Published online by Cambridge University Press: 07 March 2019
Healthcare professionals who work in palliative care units face stressful life events on a daily basis, most notably death. For this reason, these professionals must be equipped with the necessary protective resources to help them cope with professional and personal burnout. Despite the well-recognized importance of the construct “meaning of work,” the role of this construct and its relationship with other variables is not well-understood. Our objective is to develop and evaluate a model that examines the mediating role of the meaning of work in a multidisciplinary group of palliative care professionals. Using this model, we sought to assess the relationships between meaning of work, perceived stress, personal protective factors (optimism, self-esteem, life satisfaction, personal growth, subjective vitality), and sociodemographic variables.
Professionals (n = 189) from a wide range of disciplines (physicians, psychologists, nurses, social workers, nursing assistants, physical therapists, and chaplains) working in palliative care units at hospitals in Madrid and the Balearic Islands were recruited. Sociodemographic variables were collected and recorded. The following questionnaires were administered: Meaning of Work Questionnaire, Perceived Stress Questionnaire, Life Orientation Test-Revised, Satisfaction with Life Scale, Subjective Vitality Scale, Rosenberg Self-Esteem Scale, and the Personal Growth Scale.

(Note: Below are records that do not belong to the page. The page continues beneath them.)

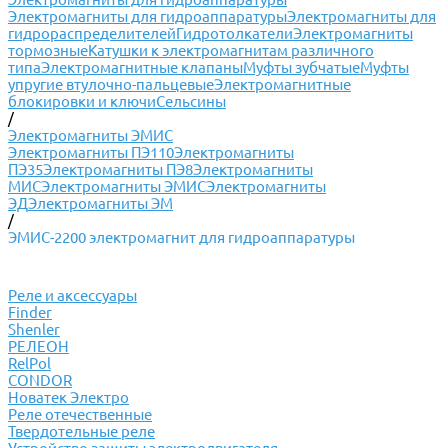
Электромагниты для гидроаппаратуры
Электромагниты для
гидрораспределителей
Гидротолкатели
Электромагниты
тормозные
Катушки к электромагнитам различного
типа
Электромагнитные клапаны
Муфты зубчатые
Муфты
упругие втулочно-пальцевые
Электромагнитные
блокировки и ключи
Сельсины
/
Электромагниты ЭМИС
Электромагниты ПЭ110
Электромагниты
ПЭ35
Электромагниты ПЭ8
Электромагниты
МИС
Электромагниты ЭМИС
Электромагниты
ЭД
Электромагниты ЭМ
/
ЭМИС-2200 электромагнит для гидроаппаратуры
Реле и аксессуары
Finder
Shenler
РЕЛЕОН
RelPol
CONDOR
Новатек Электро
Реле отечественные
Твердотельные реле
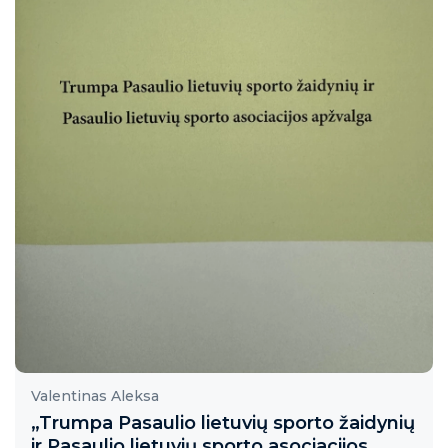
Valentinas Aleksa
„Trumpa Pasaulio lietuvių sporto žaidynių
ir Pasaulio lietuvių sporto asociacijos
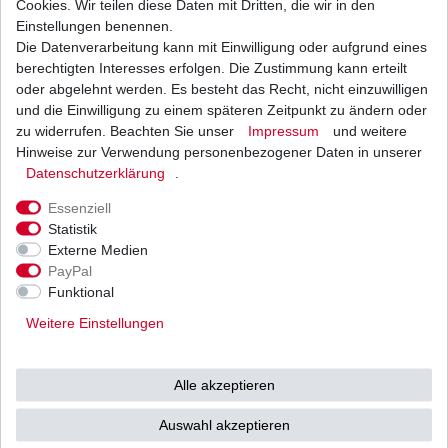
Cookies. Wir teilen diese Daten mit Dritten, die wir in den
Einstellungen benennen.
Die Datenverarbeitung kann mit Einwilligung oder aufgrund eines
Benzinfilter Kraftstofffilter Yamaha 9mm
berechtigten Interesses erfolgen. Die Zustimmung kann erteilt
3,95 € *
oder abgelehnt werden. Es besteht das Recht, nicht einzuwilligen
UVP 5,00 €
und die Einwilligung zu einem späteren Zeitpunkt zu ändern oder
1
Stück
| 3,95 € / Stück
*
inkl. ges. MwSt.
zzgl.
Versandkosten
zu widerrufen. Beachten Sie unser
Impressum
und weitere
Hinweise zur Verwendung personenbezogener Daten in unserer
Daten­schutz­erklärung
.
Essenziell
Statistik
Externe Medien
Versand
Bezahlarten
PayPal
Funktional
Weitere Einstellungen
Vorkasse
Alle akzeptieren
Barzahlung bei Abholung in
53783 Eitorf (
Bitte
Ab einem Warenwert von
Auswahl akzeptieren
unbedingt Termin
500 Euro versenden wir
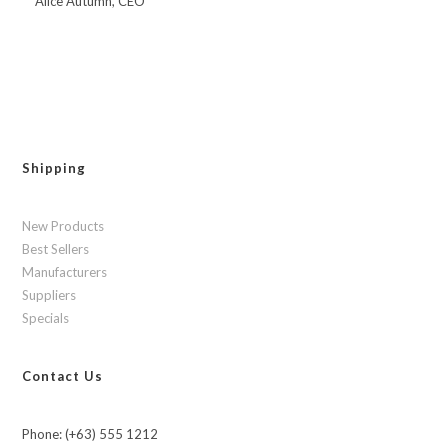
Alice Autumn, CEO
Shipping
New Products
Best Sellers
Manufacturers
Suppliers
Specials
Contact Us
Phone: (+63) 555 1212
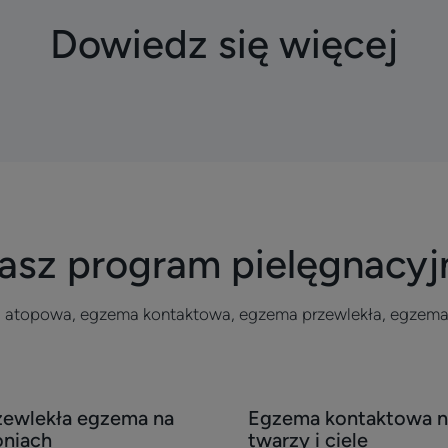
Dowiedz się więcej
asz program pielęgnacyj
 atopowa, egzema kontaktowa, egzema przewlekła, egzema
ryj
Odkryj
zewlekła egzema na
Egzema kontaktowa n
ewlekła
Egzema
oniach
twarzy i ciele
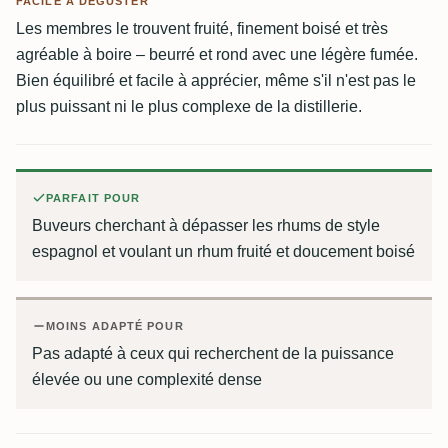
FACILE À DÉGUSTER
Les membres le trouvent fruité, finement boisé et très
agréable à boire – beurré et rond avec une légère fumée.
Bien équilibré et facile à apprécier, même s'il n'est pas le
plus puissant ni le plus complexe de la distillerie.
PARFAIT POUR
Buveurs cherchant à dépasser les rhums de style
espagnol et voulant un rhum fruité et doucement boisé
MOINS ADAPTÉ POUR
Pas adapté à ceux qui recherchent de la puissance
élevée ou une complexité dense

The explanatory value of the model was high, explaining 49.5% of the variance of life satisfaction, 43% of subjective vitality, and 36% of personal growth. The main findings of this study were as follow: (1) meaning of work and perceived stress were negatively correlated; (2) optimism and self-esteem mediated the effect of stress on the meaning attached to work among palliative care professionals; (3) the meaning of work mediated the effect of stress on subjective vitality, personal growth, and life satisfaction; and (4) vitality and personal growth directly influenced life satisfaction.
The proposed model showed a high explanatory value for the meaning professionals give to their work and also for perceived stress, personal protective factors, and sociodemographic variables. Our findings could have highly relevant practical implications for designing programs to promote the psychological well-being of healthcare professionals.